George Weber, "Sturgeon River," 1980, serigraph, edition of 35, 13" x 10 1/4".
May 14 - 31, 2005, Scott Gallery, Edmonton
May 14 - 21,2005, Willock and Sax Gallery, Waterton Lakes.
By Mary Joyce
By rejecting the Group of Seven “empty” landscape, George Webber’s soft, clean-lined serigraphs anticipate the interest of a much-later generation in the interaction of nature and culture. He records human impact on the prairie: a sundance among the Peigan, pumpjacks and grain elevators, irrigation waterworks along stream and river courses. His print of the Athabasca Glacier in the 1950s can now prove, by comparison, the effects of global warming.

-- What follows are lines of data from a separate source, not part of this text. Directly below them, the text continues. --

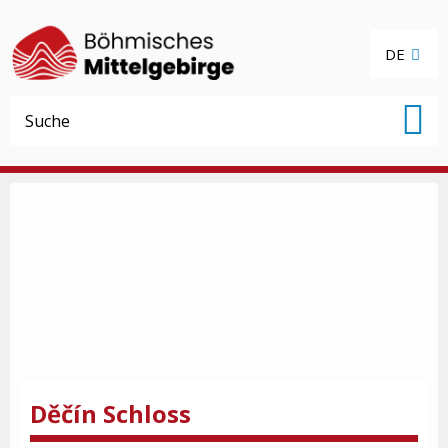
DE
Děčín Schloss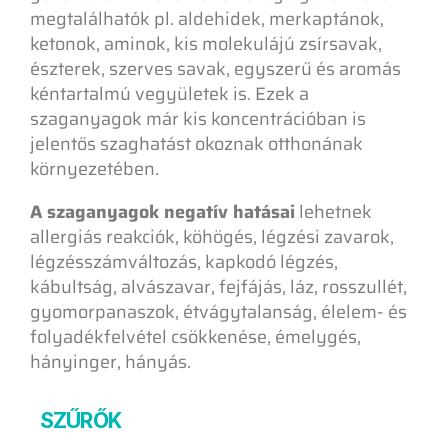
megtalálhatók pl. aldehidek, merkaptánok,
ketonok, aminok, kis molekulájú zsírsavak,
észterek, szerves savak, egyszerű és aromás
kéntartalmú vegyületek is. Ezek a
szaganyagok már kis koncentrációban is
jelentős szaghatást okoznak otthonának
környezetében.
A szaganyagok negatív hatásai
lehetnek
allergiás reakciók, köhögés, légzési zavarok,
légzésszámváltozás, kapkodó légzés,
kábultság, alvászavar, fejfájás, láz, rosszullét,
gyomorpanaszok, étvágytalanság, élelem- és
folyadékfelvétel csökkenése, émelygés,
hányinger, hányás.
SZŰRŐK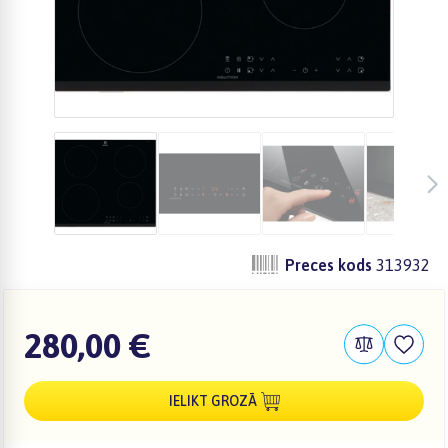
Preces kods
313932
280,00 €
IELIKT GROZĀ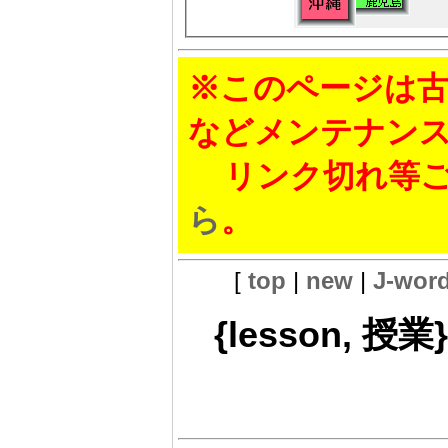
※このページは古
などメンテナン
リンク切れ等ご
ら
。
[
top
|
new
|
J-wor
{lesson, 授業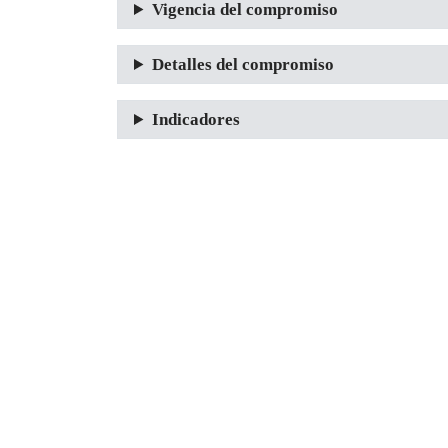
Vigencia del compromiso
Detalles del compromiso
Indicadores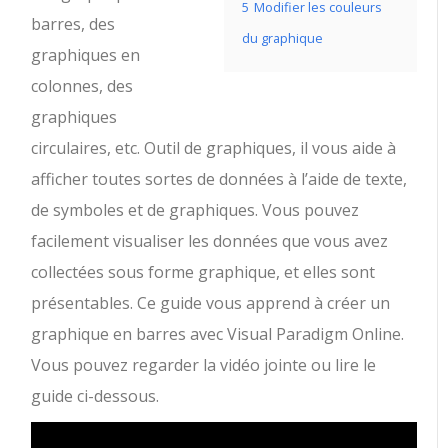
5
Modifier les couleurs
barres, des
du graphique
graphiques en
colonnes, des
graphiques
circulaires, etc. Outil de graphiques, il vous aide à
afficher toutes sortes de données à l’aide de texte,
de symboles et de graphiques. Vous pouvez
facilement visualiser les données que vous avez
collectées sous forme graphique, et elles sont
présentables. Ce guide vous apprend à créer un
graphique en barres avec Visual Paradigm Online.
Vous pouvez regarder la vidéo jointe ou lire le
guide ci-dessous.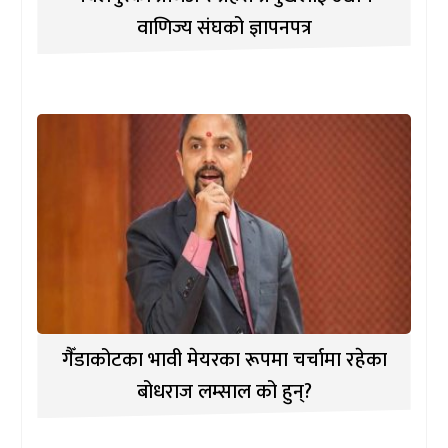
वाणिज्य संघको ज्ञापनपत्र
गैँडाकोटका भावी मेयरका रूपमा चर्चामा रहेका
बोधराज लम्साल को हुन्?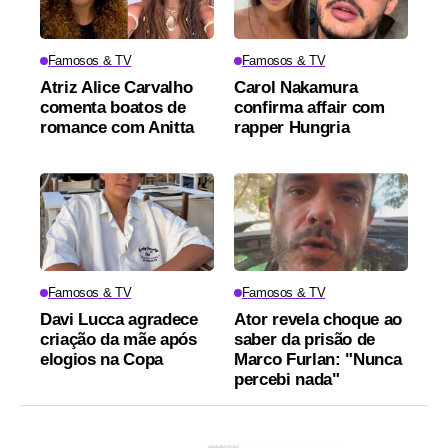
Famosos & TV
Famosos & TV
Atriz Alice Carvalho
Carol Nakamura
comenta boatos de
confirma affair com
romance com Anitta
rapper Hungria
Famosos & TV
Famosos & TV
Davi Lucca agradece
Ator revela choque ao
criação da mãe após
saber da prisão de
elogios na Copa
Marco Furlan: "Nunca
percebi nada"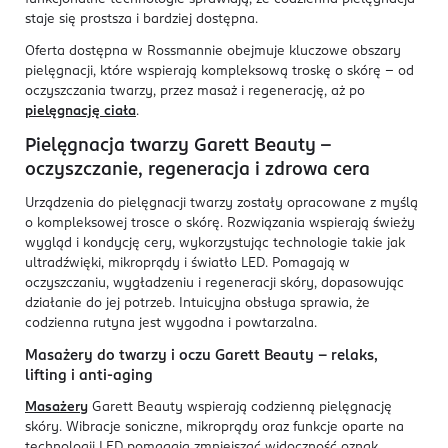
staje się prostsza i bardziej dostępna.
Oferta dostępna w Rossmannie obejmuje kluczowe obszary
pielęgnacji, które wspierają kompleksową troskę o skórę – od
oczyszczania twarzy, przez masaż i regenerację, aż po
pielęgnację ciała
.
Pielęgnacja twarzy Garett Beauty –
oczyszczanie, regeneracja i zdrowa cera
Urządzenia do pielęgnacji twarzy zostały opracowane z myślą
o kompleksowej trosce o skórę. Rozwiązania wspierają świeży
wygląd i kondycję cery, wykorzystując technologie takie jak
ultradźwięki, mikroprądy i światło LED. Pomagają w
oczyszczaniu, wygładzeniu i regeneracji skóry, dopasowując
działanie do jej potrzeb. Intuicyjna obsługa sprawia, że
codzienna rutyna jest wygodna i powtarzalna.
Masażery do twarzy i oczu Garett Beauty – relaks,
lifting i anti-aging
Masażery
Garett Beauty wspierają codzienną pielęgnację
skóry. Wibracje soniczne, mikroprądy oraz funkcje oparte na
technologii LED pomagają zmniejszać widoczność oznak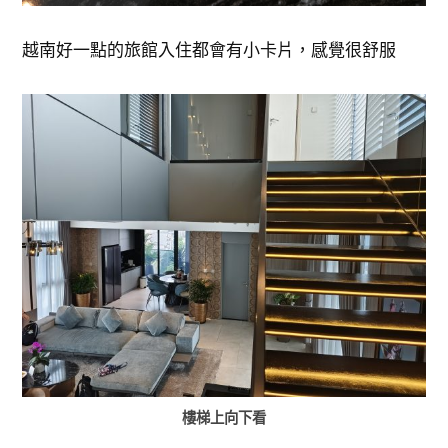
越南好一點的旅館入住都會有小卡片，感覺很舒服
樓梯上向下看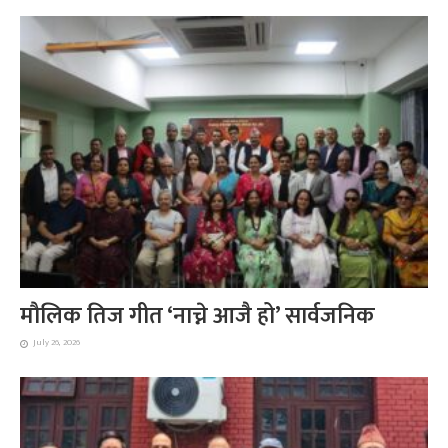
मौलिक तिज गीत ‘नाच्ने आजै हो’ सार्वजनिक
July 26, 2026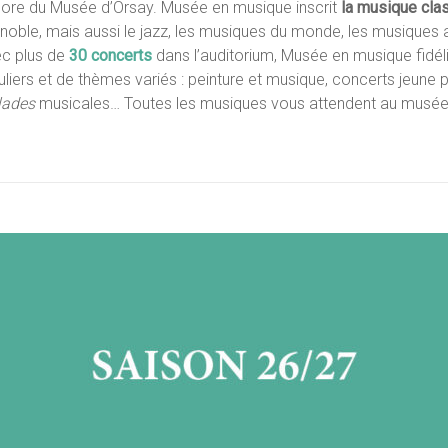
ore du Musée d’Orsay. Musée en musique inscrit
la musique cla
noble, mais aussi le jazz, les musiques du monde, les musiques 
c plus de
30 concerts
dans l’auditorium, Musée en musique fidél
uliers et de thèmes variés : peinture et musique, concerts jeune p
lades
musicales… Toutes les musiques vous attendent au musée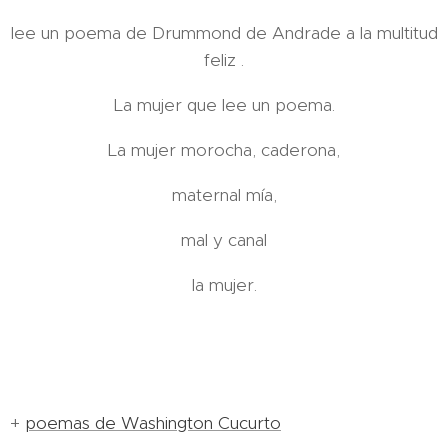
lee un poema de Drummond de Andrade a la multitud
feliz .
La mujer que lee un poema.
La mujer morocha, caderona,
maternal mía,
mal y canal
la mujer.
+
poemas de Washington Cucurto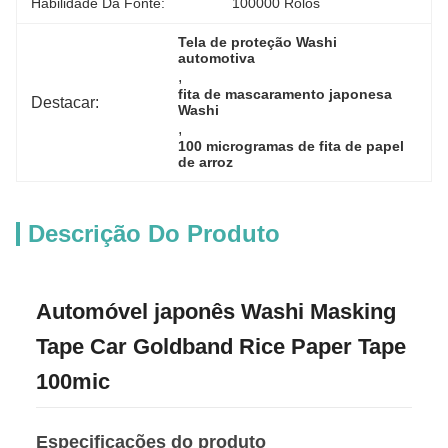
Habilidade Da Fonte:
100000 Rolos
Tela de proteção Washi 
automotiva
, 
fita de mascaramento japonesa 
Destacar:
Washi
, 
100 microgramas de fita de papel 
de arroz
Descrição Do Produto
Automóvel japonês Washi Masking
Tape Car Goldband Rice Paper Tape
100mic
Especificações do produto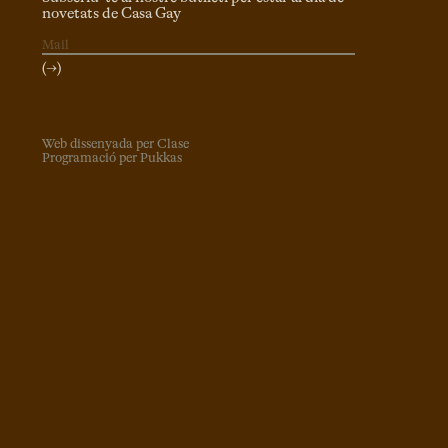
novetats de Casa Gay
(→)
Web dissenyada per Clase
Programació per Pukkas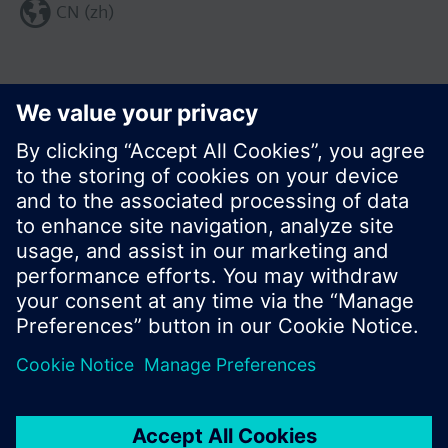
CN (zh)
分享这个页面:
© 西门子瑞士有限公司。2017
产品组合和价格可能因国家而异
保密条款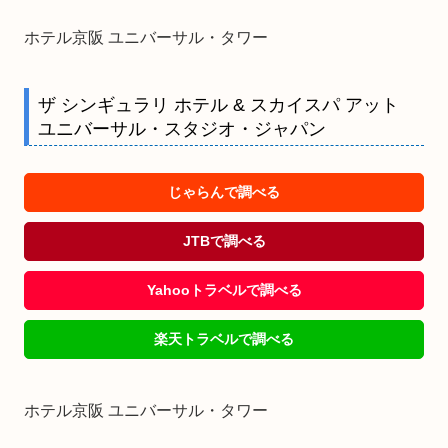
ホテル京阪 ユニバーサル・タワー
ザ シンギュラリ ホテル & スカイスパ アット
ユニバーサル・スタジオ・ジャパン
じゃらんで調べる
JTBで調べる
Yahooトラベルで調べる
楽天トラベルで調べる
ホテル京阪 ユニバーサル・タワー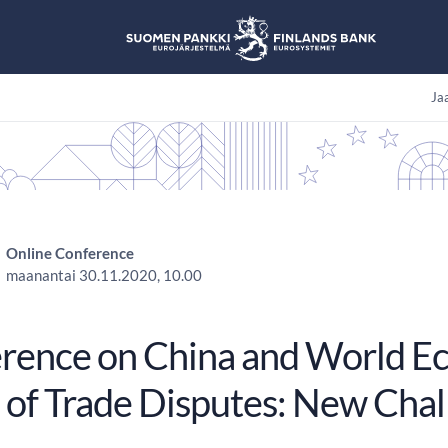
Jaa
Online Conference
maanantai 30.11.2020, 10.00
rence on China and World E
 of Trade Disputes: New Chal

His Edmonton and Calgary skylines at night and by day glorify modernism in architecture, if not through his own aesthetic. Raised in Germany, trained in Munich in wallpaper design and display, he studied composition, colour and commercial silkscreen techniques in Toronto from 1930 to ‘34. His work was traditional, conventional, illustrative; his attitude was workmanlike, serious and focused, and for 50-plus years he promoted the practice of fine-art printmaking in Edmonton. Weber passed away at age 95 in 2002, leaving behind a body of serigraphs documenting Alberta’s transformation from depression-era wild west to oil-rich urban prosperity. Significant in the field of printmaking, he maintained his day job as
a commercial artist while teaching, writing, lecturing, and producing prints throughout the province.
Represented by: Scott Gallery, Edmonton; Willock and Sax Gallery, Waterton Lakes. Whyte Museum of the Canadian Rockies, Banff, has a study collection of Weber prints.